The Nowolipie Group is a phenomenon in the Polish art field. It was formed in 2005 as a result of the alteration of a ceramic workshops for people with disabilities, run by Paweł Althamer. In practice, he extended Joseph Beuys’ maxim, following the principle: “everyone can be an artist, some people simply need to be assisted”. The group combines the pleasure of spending time together with the creative process, which usually materialises in the form of a concrete work: a painting, a drawing, or a sculpture. At the exhibition in the Arsenał Gallery, Nowolipie will present the painting Still Life and organise workshops, to which they invite everyone regardless of age and (dis)ability status to draw with them.
Pamela Bożek’s self-portrait with her son Not All Gold and the accompanying object–a golden plaster–are a record of the way in which the experience of a child’s disability is dealt with in a public space. As the artist writes: “A desperate and extravagant strategy of aestheticisation–the gilding of post-operative plaster bandages–turned out to be an effective protection against difficult, mass expressions of sympathy, surprise, and curiosity, which prevented even a momentary escape from pain and discomfort.”
The Bojka Diving Collective brings together female divers with varying abilities and health status, who are often also at risk of economic exclusion. Bojka’s activities include counteracting gender discrimination (mainly against the marginalisation of women in the diving community), fight for the aquatic environment (with a particular focus on coral reefs) and using diving as a tool for emancipation.
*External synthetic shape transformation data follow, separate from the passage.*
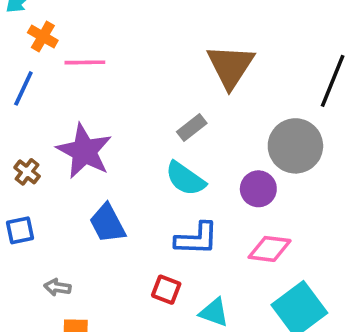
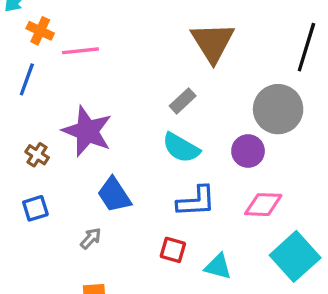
gray arrow: (57, 287) -> (91, 238), moved, turned 130

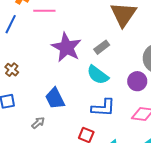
purple star: (87, 131) -> (66, 47), moved

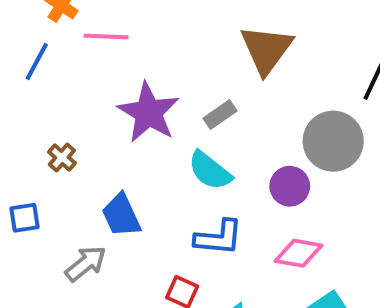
brown cross: (12, 70) -> (62, 157), moved
gray arrow: (38, 123) -> (86, 264), size x1.5

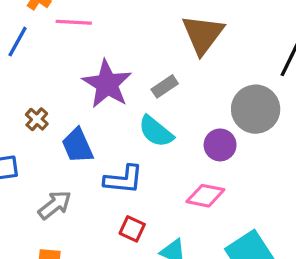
blue trapezoid: (121, 215) -> (77, 146), moved
blue L-shape: (219, 238) -> (123, 179), moved
pink diamond: (299, 253) -> (205, 196), moved

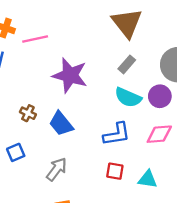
gray rectangle: (165, 86) -> (127, 64), moved
cyan semicircle: (156, 131) -> (128, 97), moved
blue L-shape: (123, 179) -> (117, 134), moved

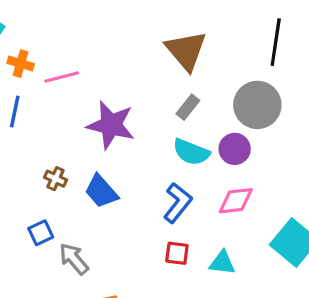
blue L-shape: (117, 134) -> (178, 203), turned -40
gray arrow: (57, 169) -> (74, 259), moved, turned -75

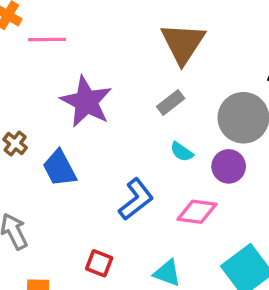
purple circle: (235, 149) -> (229, 166), moved
cyan semicircle: (191, 152) -> (182, 152), moved, size x0.6
red square: (177, 253) -> (99, 263), moved

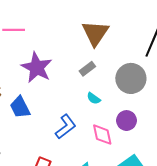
purple circle: (229, 166) -> (126, 121), moved
pink diamond: (197, 212) -> (102, 135), turned 70

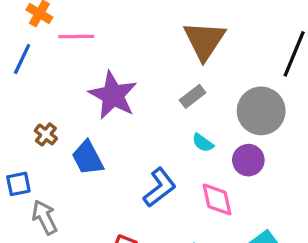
purple circle: (126, 121) -> (248, 160), moved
During the exhibition, the collective will show a series of posters relating to the (in)accessibility of institutions and urban spaces for people with disabilities.
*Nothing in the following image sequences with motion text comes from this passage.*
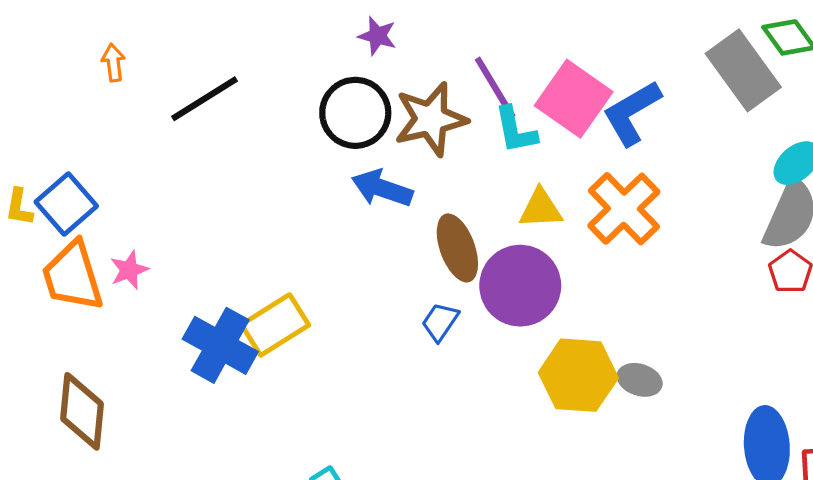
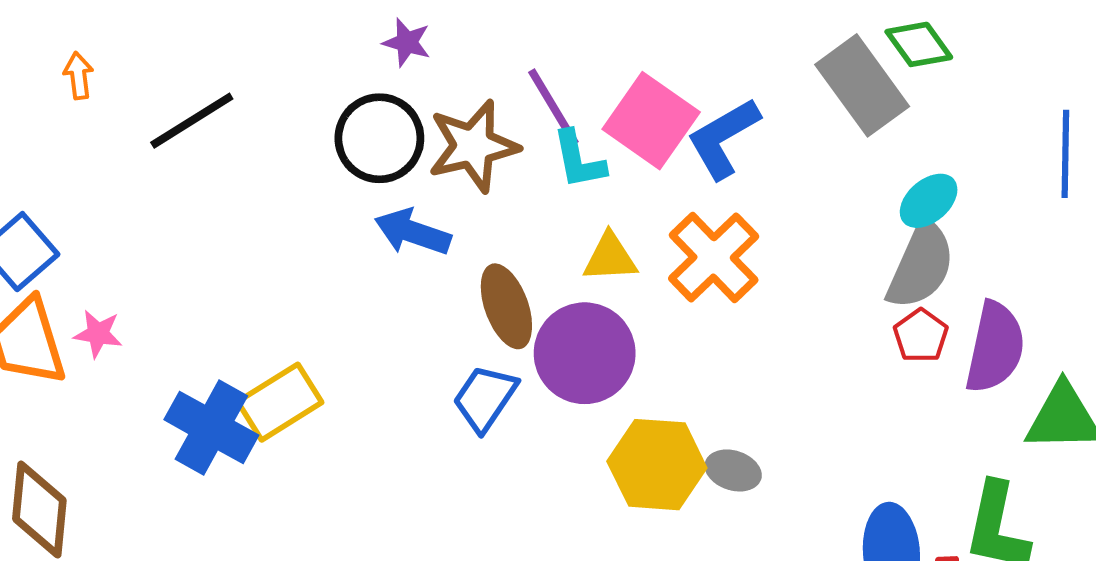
pink star: (129, 270) -> (98, 334), turned 30
blue trapezoid: (440, 322) -> (485, 398), size x1.4

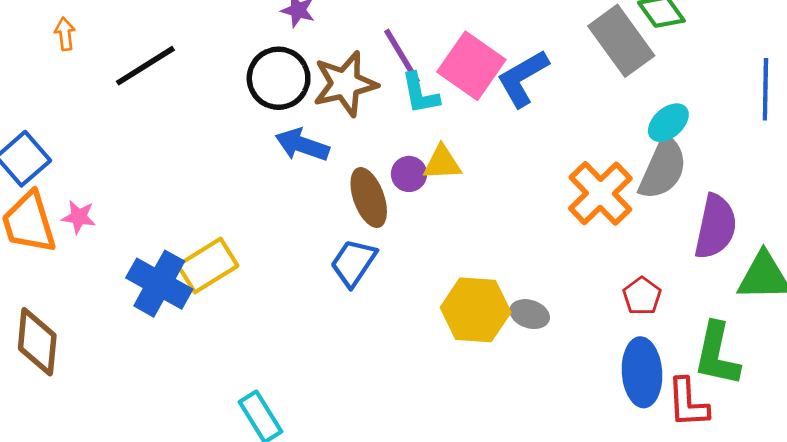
orange cross: (714, 257) -> (600, 193), moved
red pentagon: (921, 336) -> (642, 296), moved
purple circle: (585, 353) -> (409, 174), moved, size x0.5

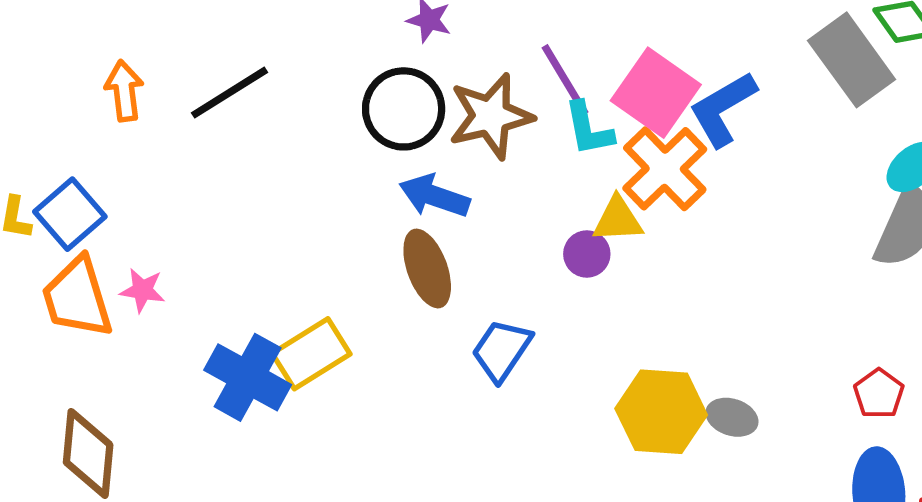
orange arrow: (65, 34) -> (124, 91), moved, size x1.4
purple circle: (409, 174) -> (587, 254), moved
orange cross: (600, 193) -> (665, 169), moved
brown ellipse: (369, 198) -> (427, 269), moved

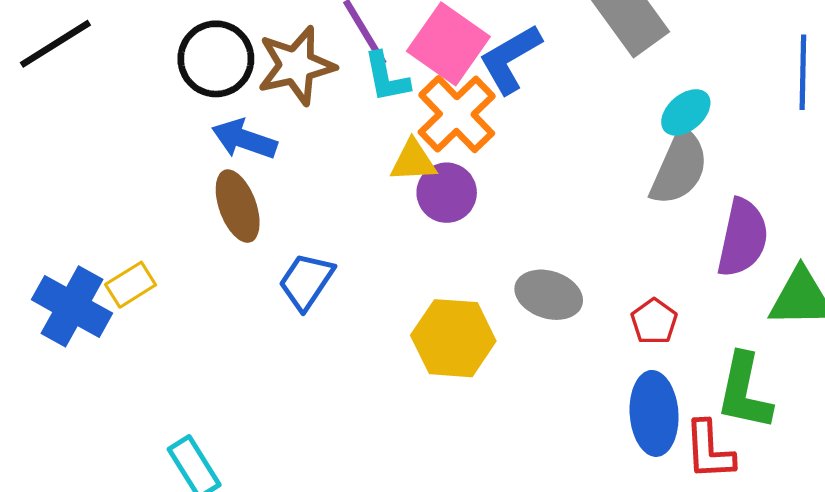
purple circle: (587, 254) -> (447, 193), moved, size x1.4
yellow rectangle: (311, 354) -> (131, 285), size x0.7
gray ellipse: (732, 417) -> (549, 295), moved, size x1.4

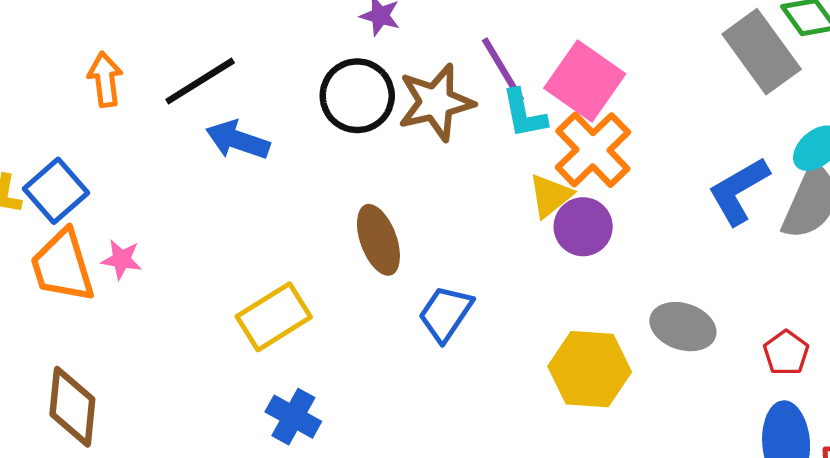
blue L-shape: (510, 59) -> (739, 191), moved
blue arrow: (244, 139) -> (238, 140), moved
yellow triangle: (413, 161) -> (550, 196), turned -36
yellow rectangle: (131, 285) -> (274, 317), size x1.5
blue cross: (72, 306) -> (293, 417), moved, size x0.7

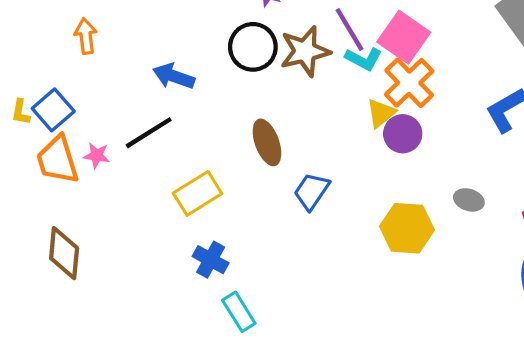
black line: (200, 81) -> (149, 133), moved
cyan L-shape: (524, 114) -> (364, 59), turned -51
gray ellipse: (683, 327) -> (469, 200), size x0.7

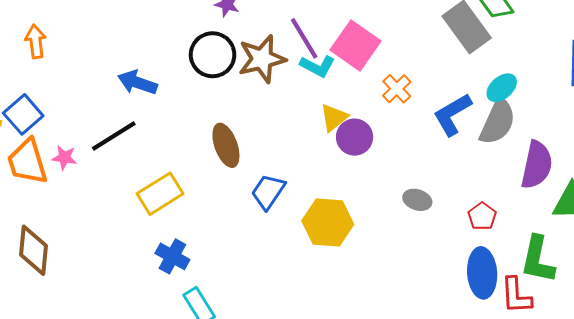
orange arrow: (86, 36) -> (36, 41), moved
orange cross: (409, 83) -> (397, 89), moved, size x0.6
yellow hexagon: (407, 228) -> (328, 222), moved

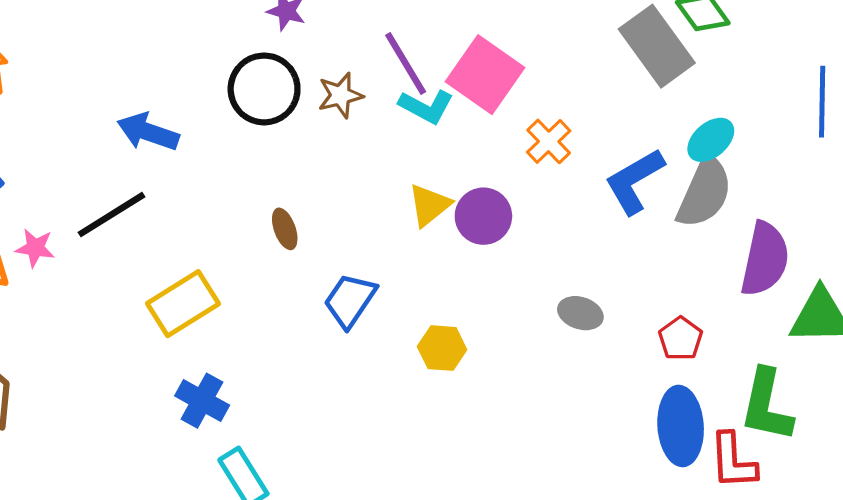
brown star: (262, 59) -> (340, 95), size x0.6
yellow triangle: (334, 118) -> (429, 205), moved
brown ellipse: (226, 145) -> (285, 229), size x0.6
yellow hexagon: (328, 222) -> (442, 348), size x0.6

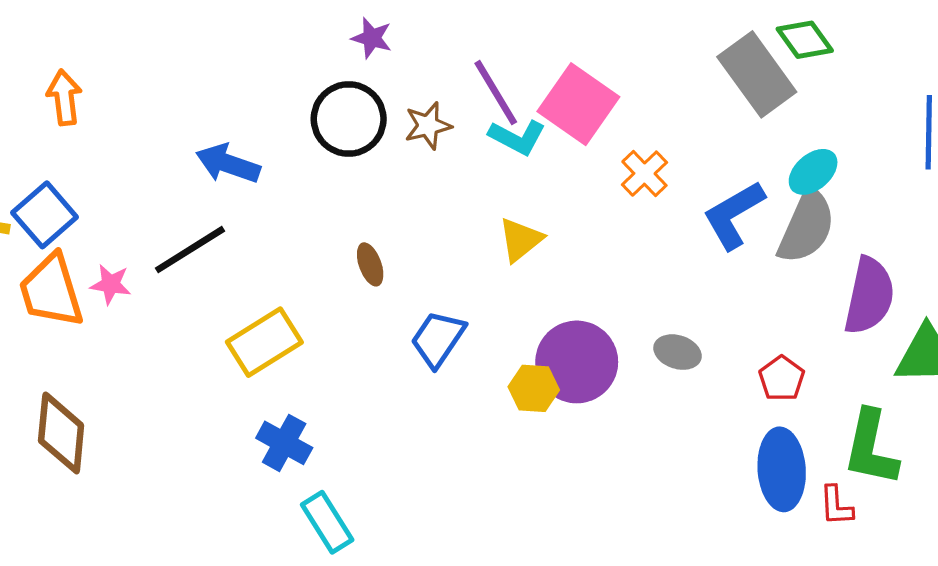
purple circle: (483, 216) -> (577, 362), moved, size x1.4
red L-shape: (733, 461) -> (836, 506), size x0.7

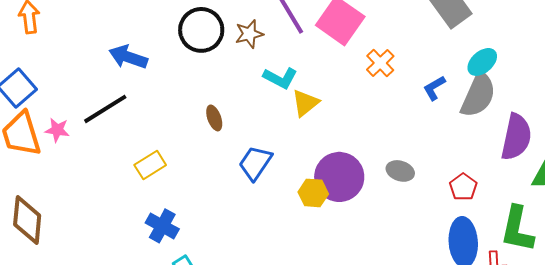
cyan L-shape: (517, 137) -> (280, 78), moved
blue L-shape: (734, 215) -> (434, 88), size x0.6
yellow rectangle: (264, 342) -> (150, 165), size x0.7

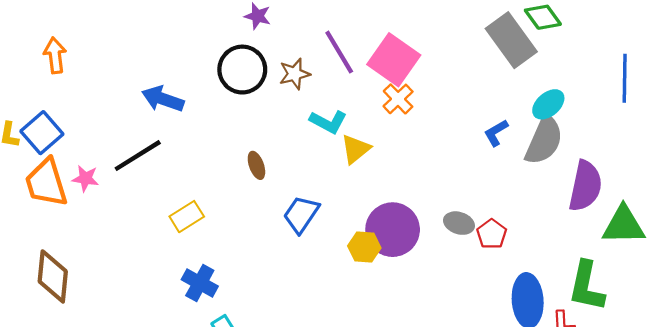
orange cross: (380, 63) -> (398, 99), moved
red pentagon: (463, 187) -> (492, 234), moved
The exhibition is a place where different experiences and approaches to disabilities come together, from distanced curiosity, through biographical and allied engagement, to a project of changing the world we live in. In late capitalist reality, disablement takes place on a global scale. Not only human and animal bodies are being exploited and harmed, but also the landscapes in which we live and which we are part of. The well-being of people with and without disabilities is therefore linked to the condition of the planet. As survivors on planet Earth, we must learn to live with the damage caused by the violence of capitalism, colonialism, and speciesism. This is the heritage we get from our ancestors. The ability to cope with it depends on situatedness. Politics of (In)Accessibility, Citizens with Disabilities, and Their Allies is a voice, or rather a polyphony of voices, in the discussion about what the category of disability is and could become, and how to use it to bring about a lasting change not only in the way we think, but also in the way our human-nonhuman communities and their institutions function.
By Zofia nierodzińska
[1] Sunaura Taylor, Beast of Burden. Animal and Disability Liberation, New York, 2017
[2] Extraordinary bodies is a term coined by American theorist Rosemarie Garland-Thomson in her book Extraordinary Bodies. Figuring Physical Disability in American Culture and Literature, Columbia University Press, NY, 1997
[3] Freak shows, i.e. exhibitions of people with unusual physical characteristics that were intended to shock the audience. From today’s perspective, freak shows are often regarded as socially-insensitive entertainment based on racism and ableism, and have rightly passed into history.